Your instructions: Word for word, restate the lines of the listing below from the line with "Ленты для швов листовых" through the line with "Alle Cookies akzeptieren", and do not include the pictures.

(Beginning of Supplied records)

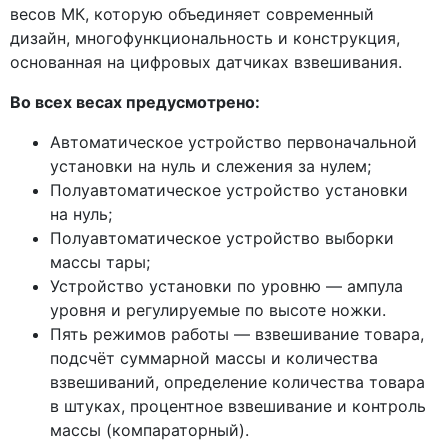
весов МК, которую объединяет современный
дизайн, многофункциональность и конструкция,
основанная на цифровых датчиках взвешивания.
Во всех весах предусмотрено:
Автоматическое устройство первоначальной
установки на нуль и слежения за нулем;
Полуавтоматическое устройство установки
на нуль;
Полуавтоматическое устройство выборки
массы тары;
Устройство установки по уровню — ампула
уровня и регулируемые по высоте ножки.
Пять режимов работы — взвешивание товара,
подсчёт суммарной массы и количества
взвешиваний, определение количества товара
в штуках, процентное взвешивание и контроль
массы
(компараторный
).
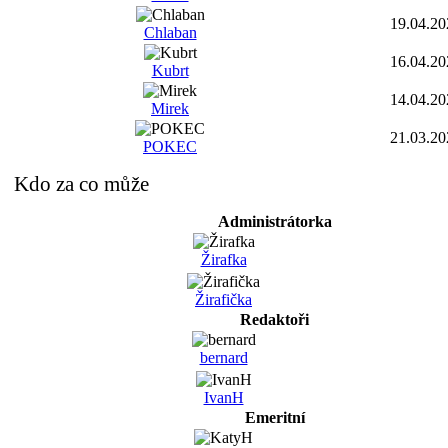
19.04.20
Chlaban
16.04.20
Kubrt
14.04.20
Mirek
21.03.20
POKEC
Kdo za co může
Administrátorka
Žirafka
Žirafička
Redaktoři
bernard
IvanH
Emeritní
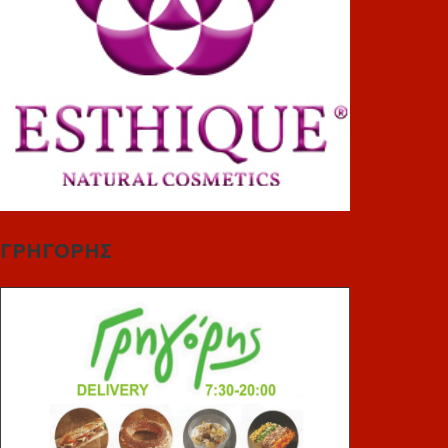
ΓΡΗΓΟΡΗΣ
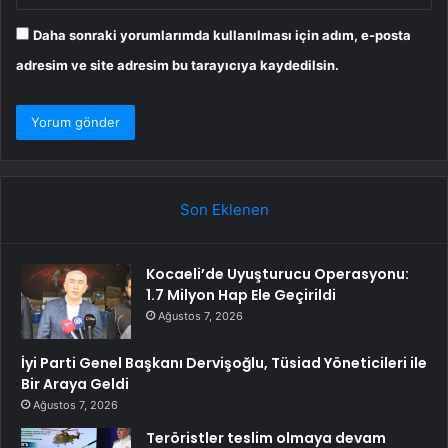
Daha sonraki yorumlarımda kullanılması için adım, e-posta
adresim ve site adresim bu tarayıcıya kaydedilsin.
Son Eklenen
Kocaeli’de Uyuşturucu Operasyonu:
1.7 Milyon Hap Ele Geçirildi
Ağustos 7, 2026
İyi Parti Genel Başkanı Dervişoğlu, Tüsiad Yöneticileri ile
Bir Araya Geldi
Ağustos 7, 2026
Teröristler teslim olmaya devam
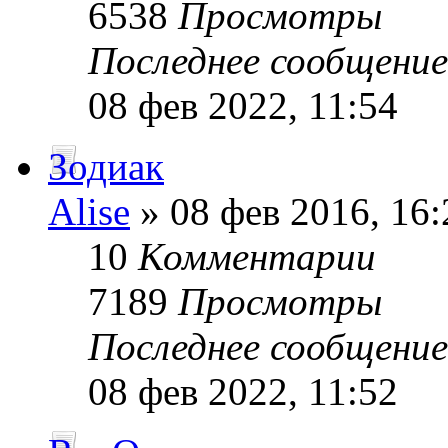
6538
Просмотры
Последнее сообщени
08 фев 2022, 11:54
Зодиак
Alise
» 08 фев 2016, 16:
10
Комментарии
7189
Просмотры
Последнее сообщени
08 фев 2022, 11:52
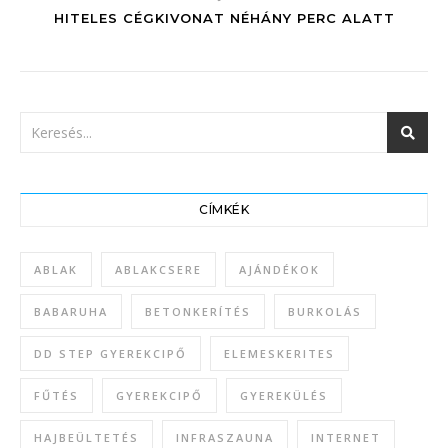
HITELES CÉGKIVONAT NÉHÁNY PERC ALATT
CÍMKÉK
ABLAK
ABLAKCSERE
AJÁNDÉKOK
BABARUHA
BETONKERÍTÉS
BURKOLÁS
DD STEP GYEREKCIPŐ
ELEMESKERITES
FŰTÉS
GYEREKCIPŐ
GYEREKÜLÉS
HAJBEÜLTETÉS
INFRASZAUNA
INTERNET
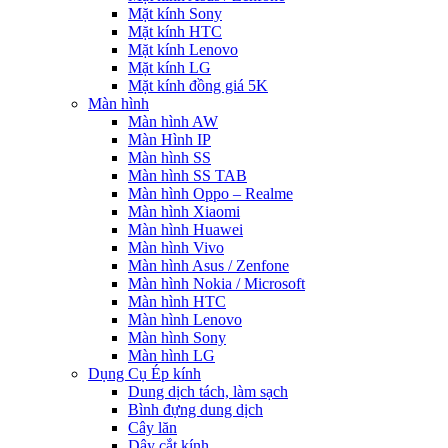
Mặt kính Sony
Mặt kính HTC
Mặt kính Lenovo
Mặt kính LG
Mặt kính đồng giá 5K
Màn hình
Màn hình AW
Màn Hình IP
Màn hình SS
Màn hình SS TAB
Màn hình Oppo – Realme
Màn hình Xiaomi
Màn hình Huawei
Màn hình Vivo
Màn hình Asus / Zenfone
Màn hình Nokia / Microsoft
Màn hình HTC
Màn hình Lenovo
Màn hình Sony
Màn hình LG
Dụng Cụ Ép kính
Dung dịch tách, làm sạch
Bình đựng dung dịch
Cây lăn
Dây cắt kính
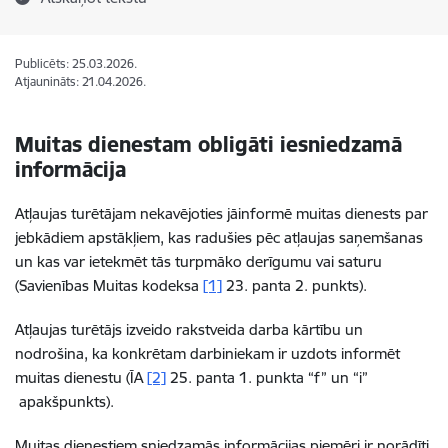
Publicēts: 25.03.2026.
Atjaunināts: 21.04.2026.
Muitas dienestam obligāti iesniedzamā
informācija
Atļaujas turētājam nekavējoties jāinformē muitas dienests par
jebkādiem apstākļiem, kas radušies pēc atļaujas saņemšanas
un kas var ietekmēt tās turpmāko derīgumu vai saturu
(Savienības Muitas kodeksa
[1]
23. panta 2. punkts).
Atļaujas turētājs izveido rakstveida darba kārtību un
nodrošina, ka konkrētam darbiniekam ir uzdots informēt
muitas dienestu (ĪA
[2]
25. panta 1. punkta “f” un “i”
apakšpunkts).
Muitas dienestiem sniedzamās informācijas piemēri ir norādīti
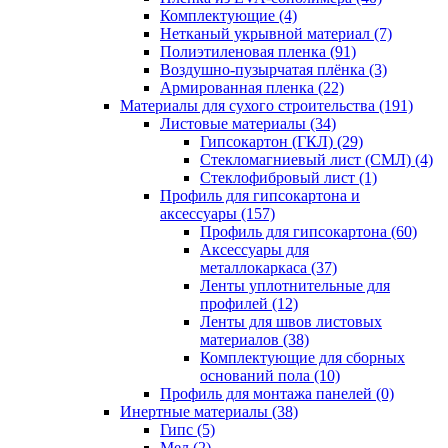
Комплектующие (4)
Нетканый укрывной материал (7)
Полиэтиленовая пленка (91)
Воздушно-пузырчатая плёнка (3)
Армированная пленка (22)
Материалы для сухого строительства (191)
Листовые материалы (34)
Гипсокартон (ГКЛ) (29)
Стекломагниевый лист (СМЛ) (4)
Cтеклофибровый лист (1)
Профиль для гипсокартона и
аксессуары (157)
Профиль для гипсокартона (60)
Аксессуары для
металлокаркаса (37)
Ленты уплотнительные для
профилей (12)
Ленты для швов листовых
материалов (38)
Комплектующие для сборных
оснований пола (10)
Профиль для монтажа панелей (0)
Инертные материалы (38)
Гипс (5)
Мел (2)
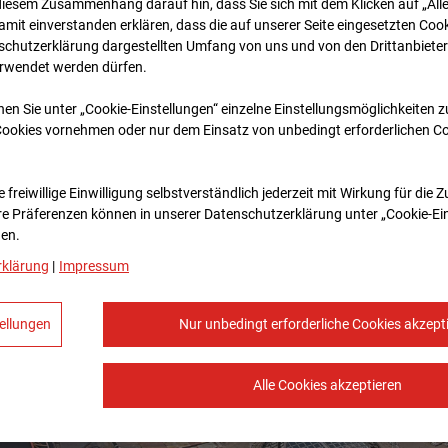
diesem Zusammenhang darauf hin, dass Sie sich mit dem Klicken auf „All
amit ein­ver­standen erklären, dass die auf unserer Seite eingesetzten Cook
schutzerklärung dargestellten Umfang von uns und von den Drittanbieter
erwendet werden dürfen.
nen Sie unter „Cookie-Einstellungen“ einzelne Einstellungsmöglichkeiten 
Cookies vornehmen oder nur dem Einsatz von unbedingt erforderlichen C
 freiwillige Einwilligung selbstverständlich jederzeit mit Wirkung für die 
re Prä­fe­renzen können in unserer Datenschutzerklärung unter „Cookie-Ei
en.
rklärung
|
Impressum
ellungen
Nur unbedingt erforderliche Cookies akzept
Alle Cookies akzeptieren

(End of Supplied records)
(Beginning of Supplied records)

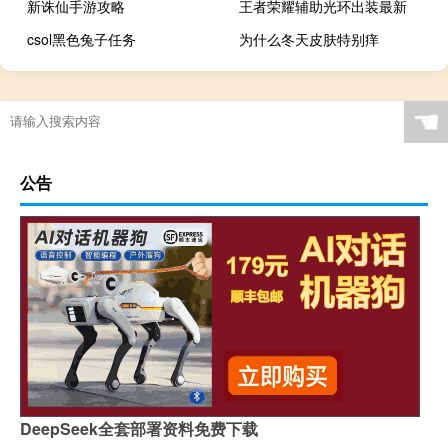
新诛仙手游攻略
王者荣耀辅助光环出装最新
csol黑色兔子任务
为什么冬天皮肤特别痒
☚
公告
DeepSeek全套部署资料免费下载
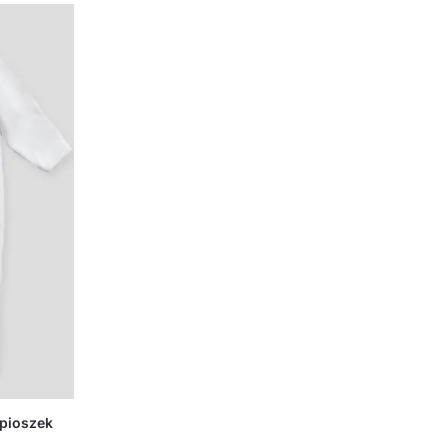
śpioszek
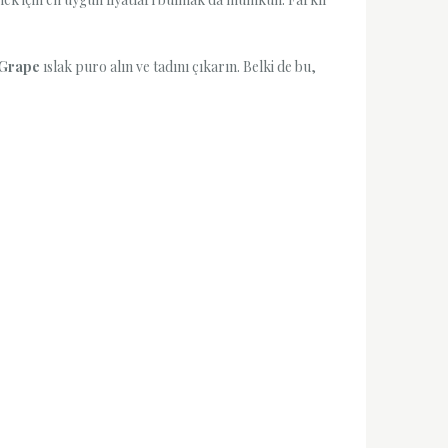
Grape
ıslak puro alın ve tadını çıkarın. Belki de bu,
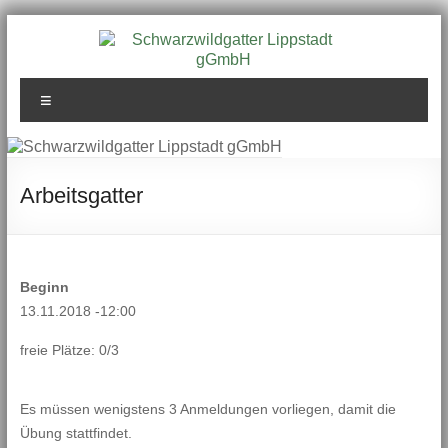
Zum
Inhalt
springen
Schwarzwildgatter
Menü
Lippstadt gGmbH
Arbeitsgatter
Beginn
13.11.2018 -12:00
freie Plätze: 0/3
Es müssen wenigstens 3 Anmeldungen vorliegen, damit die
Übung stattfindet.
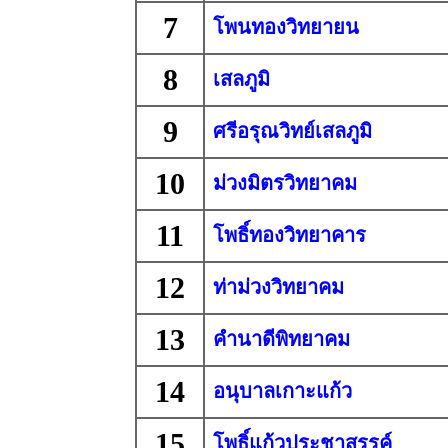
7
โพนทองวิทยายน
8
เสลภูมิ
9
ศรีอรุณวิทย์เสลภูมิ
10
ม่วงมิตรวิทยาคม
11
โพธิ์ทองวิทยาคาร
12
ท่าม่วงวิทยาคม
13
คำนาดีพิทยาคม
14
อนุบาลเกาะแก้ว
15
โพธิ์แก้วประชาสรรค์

(End of Supplied records)

Your response:
Ленты для швов листовых
материалов (38)
Комплектующие для сборных
оснований пола (10)
Профиль для монтажа панелей (0)
Инертные материалы (38)
Гипс (5)
Мел (2)
diesem Zusammenhang darauf hin, dass Sie sich mit dem Klicken auf „All
amit ein­ver­standen erklären, dass die auf unserer Seite eingesetzten Cook
schutzerklärung dargestellten Umfang von uns und von den Drittanbieter
erwendet werden dürfen.
nen Sie unter „Cookie-Einstellungen“ einzelne Einstellungsmöglichkeiten 
Cookies vornehmen oder nur dem Einsatz von unbedingt erforderlichen C
 freiwillige Einwilligung selbstverständlich jederzeit mit Wirkung für die 
re Prä­fe­renzen können in unserer Datenschutzerklärung unter „Cookie-Ei
en.
rklärung
|
Impressum
ellungen
Nur unbedingt erforderliche Cookies akzept
Alle Cookies akzeptieren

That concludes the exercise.